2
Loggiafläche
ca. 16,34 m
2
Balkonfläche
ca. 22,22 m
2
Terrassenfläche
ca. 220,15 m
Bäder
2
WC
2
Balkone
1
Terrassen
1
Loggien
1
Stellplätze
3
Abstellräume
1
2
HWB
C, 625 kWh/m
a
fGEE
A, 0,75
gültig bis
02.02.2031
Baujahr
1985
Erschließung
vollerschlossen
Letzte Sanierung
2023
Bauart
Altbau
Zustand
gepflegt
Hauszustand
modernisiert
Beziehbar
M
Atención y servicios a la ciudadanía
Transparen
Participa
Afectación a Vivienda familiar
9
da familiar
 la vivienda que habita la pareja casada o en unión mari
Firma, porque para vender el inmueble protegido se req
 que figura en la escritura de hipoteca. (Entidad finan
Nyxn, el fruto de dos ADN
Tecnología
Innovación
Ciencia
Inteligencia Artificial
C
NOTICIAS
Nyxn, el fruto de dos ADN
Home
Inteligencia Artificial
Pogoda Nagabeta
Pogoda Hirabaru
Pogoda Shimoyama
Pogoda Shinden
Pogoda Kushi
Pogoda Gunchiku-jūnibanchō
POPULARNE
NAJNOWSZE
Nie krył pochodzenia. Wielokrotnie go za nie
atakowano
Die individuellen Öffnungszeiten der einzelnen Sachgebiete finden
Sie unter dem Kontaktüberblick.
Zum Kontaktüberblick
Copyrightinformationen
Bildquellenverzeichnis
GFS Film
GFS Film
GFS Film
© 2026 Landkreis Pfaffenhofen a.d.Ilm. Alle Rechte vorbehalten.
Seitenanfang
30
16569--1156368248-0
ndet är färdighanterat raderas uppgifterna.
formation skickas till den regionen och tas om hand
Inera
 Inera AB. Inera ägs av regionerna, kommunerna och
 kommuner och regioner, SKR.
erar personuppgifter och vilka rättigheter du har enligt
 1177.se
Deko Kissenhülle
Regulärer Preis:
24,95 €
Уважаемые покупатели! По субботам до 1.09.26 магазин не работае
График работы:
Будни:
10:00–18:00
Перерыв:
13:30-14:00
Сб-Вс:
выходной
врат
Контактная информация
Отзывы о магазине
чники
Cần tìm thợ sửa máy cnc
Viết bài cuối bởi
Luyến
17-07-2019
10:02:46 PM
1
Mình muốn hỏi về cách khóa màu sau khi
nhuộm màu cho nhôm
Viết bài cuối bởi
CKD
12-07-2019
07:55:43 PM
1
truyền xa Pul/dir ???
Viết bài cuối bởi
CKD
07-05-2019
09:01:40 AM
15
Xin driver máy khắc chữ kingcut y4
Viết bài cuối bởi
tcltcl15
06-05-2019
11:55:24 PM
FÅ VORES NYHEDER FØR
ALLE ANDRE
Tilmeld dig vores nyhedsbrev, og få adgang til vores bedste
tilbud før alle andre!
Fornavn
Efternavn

**WHAT YOU SHOULD DO:**
What lines of the material above contain "familiar"? Return each of them.

**YOUR SOLUTION:**
Afectación a Vivienda familiar
da familiar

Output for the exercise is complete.